• _Problem description_
Without the pictures, repeat the listing character for character.

• _The data_

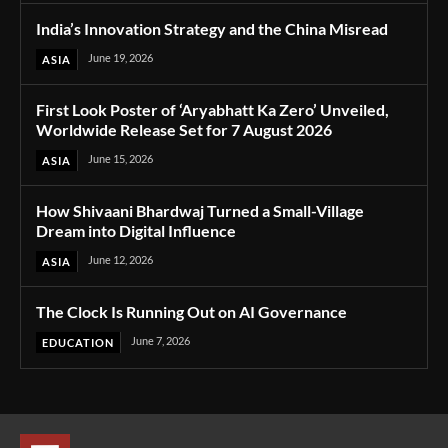
India’s Innovation Strategy and the China Misread
June 19, 2026
ASIA
First Look Poster of ‘Aryabhatt Ka Zero’ Unveiled,
Worldwide Release Set for 7 August 2026
June 15, 2026
ASIA
How Shivaani Bhardwaj Turned a Small-Village
Dream into Digital Influence
June 12, 2026
ASIA
The Clock Is Running Out on AI Governance
June 7, 2026
EDUCATION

• _Expected answer_
India’s Innovation Strategy and the China Misread
June 19, 2026
ASIA
First Look Poster of ‘Aryabhatt Ka Zero’ Unveiled,
Worldwide Release Set for 7 August 2026
June 15, 2026
ASIA
How Shivaani Bhardwaj Turned a Small-Village
Dream into Digital Influence
June 12, 2026
ASIA
The Clock Is Running Out on AI Governance
June 7, 2026
EDUCATION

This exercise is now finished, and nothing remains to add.